The temple is said to be around 500 years old and is one of the few Jain temples that still stand in Pakistan. Made in the Jain architectural style, with statues of Jain gods and goddesses, lions and other animals, the temple is located at the base of the mysterious scattered mountains of Karoonjhar, behind the main market of Nangar Town.
Nagar or Nangar is a legendary town mentioned in love stories and mysterious folk tales and songs of Nagarparkar and Thar. Nangar is located on one side of the Karoonjhar, whereas, on the other side, lies the vast scattered Rann of Kachh, a legendary area famous for its quagmires.
Parkar is a Sindhi word which means to cross and Nangarparkar means to cross the Rann of Kachh to reach the Nangar Town, as in the past, Rann of Kachh was a major route taken to transport different commodities. When entering the city, the sad domes of the temple are seen looking down about the main market of the town. The market comprises of around four dozen shops with shingle-roofs made with earthen glass and wooden doors. The market buildings and the faces of the shops reveal that the market itself is very old, though not as old as the temple.
The white coloured temple is the tallest building of the town, as it sits on top of a slope and looks down onto the town. Behind the temple, red-coloured Karoonjhar Mountains stand, silently watching over everything. A small faded blue board hanging in the market reads, both in English and in Sindhi, the directions to the temple.
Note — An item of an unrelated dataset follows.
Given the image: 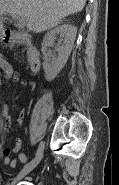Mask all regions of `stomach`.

Reaching the temple, a huge sign, put up by the department of archaeology warns that the temple is a protected site and no one is allowed to destroy it. Unfortunately, it seems as if no one pays attention to what the board says, as someone has removed the stones from the compound wall of the temple and the main gate has been unhinged and taken, making it open to wild animals to freely roam around and enter the temple.
Almost all the paintings on the temple walls have been scratched and the temple is entirely deserted. For the past many years, no one has even bothered to sweep this heritage site. Not a single Jain is living in the area to look after the temple. In the past, there were several Jain families living in Nangarparkar, but now there is no one. 84-year-old Ali Nawaz Khosho, a resident of Nangar town, is the only person who witnessed the temple being used and in its prime. “There were several Jain families living here when I was a child, I still remember my Jain friends,” Khosho said, recalling the past.
He still remembers the last Jain family. “Before the partition of sub-continent, Rann of Kachh was the only route used to transport silver, gold, species and China Boski cloth, as at the time, there was no transport tax levied on the route; Jain families once lived in Nangar, Adhigam, Gorri and Sabo Sirh and were businessmen,” said Khosho. He still remembers the year and the day when the last Jain family left Nangar Town. “It was early morning in 1941, when Popat Lal, his wife, Daiwari, and their two-month-old son, Muni Lal, left Nangar on camels for India. They left because there was no other Jain family left in the area,” Khosho recalled.